The bottom line should be to promote patient satisfaction and compliance and having less medical error.”
Many older doctors come to her workshops “because they say they are interested in staying vital, enriched and humanized. I have heard veteran doctors say they wished they had had reflecting writing when going to medical school.”
Reflective writing by medical students and doctors is important to develop skills that will be required for their future work, dealing with multifaceted problems for which there is no ideal solution; to recognize the importance of being able to frame a problem before trying to solve it; to understand that problems and situations can be viewed in many different ways, depending on the perspective of the person involved; and to be able to stand back from yourself and question your behaviors and attitudes.
Training in the subject have been shown to make medical students and doctors more empathic and have more compassion for other people, including patients. It also reduces medical errors, Wald said.
WALD AND Reis have jointly written several articles in medical journals on the effects of teaching the role of Nazi physicians in the Holocaust to medical students, whether they are Jewish or not.

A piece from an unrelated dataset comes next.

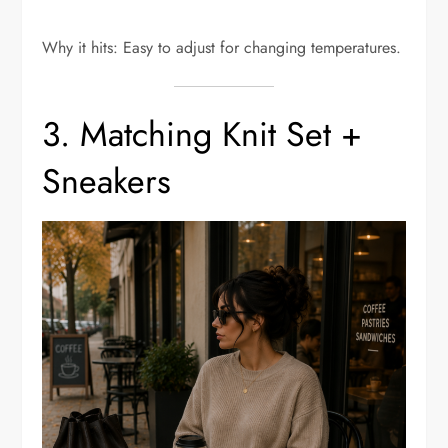
Why it hits: Easy to adjust for changing temperatures.
3. Matching Knit Set +
Sneakers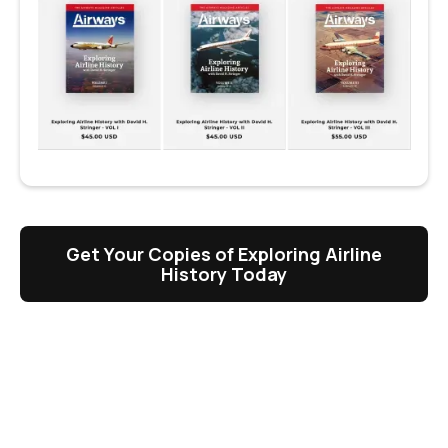
Get Your Copies of Exploring Airline
History Today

“Contrary to former theories, it is now widely accepted that many physicians who worked for the Third Reich were not lone psychopaths but rather ordinary people propelled into abhorrent behaviors. Understanding how the medical profession and individual physicians supplied the ideas, programs and infrastructure to make the Final Solution a reality is germane to medical education.”
Specific examples in the Nazi era, they continued, “can have a profound educational effect. Only a physician was allowed to open the gas faucet to ensure the ‘mercy killing’ of mentally ill and disabled Germans.”

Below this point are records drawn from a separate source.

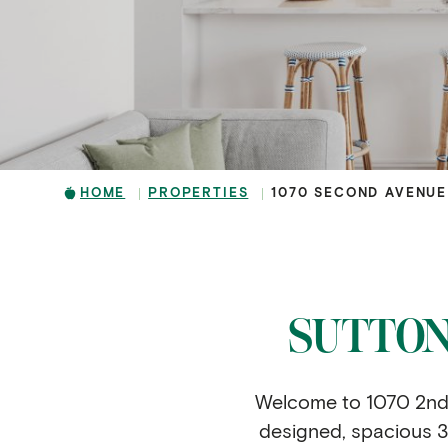
HOME
PROPERTIES
1070 SECOND AVENUE
SUTTON
Welcome to 1070 2nd A
designed, spacious 3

Dr. Josef Mengele’s “experimentation” on Jewish concentration camp prisoners and doctors’ assistance to Nazi firing squads and “selections” are, of course, notorious.
“My commitment to educating future physicians about the tragic role of the medical profession during the Holocaust, highlighting abuse of power and its contemporary messages, fuels my work,” Wald has written. “So does being the daughter of a survivor of three concentration campus including Auschwitz, the man with the number on his arm who lost his entire family, my father, Maurice Wald.”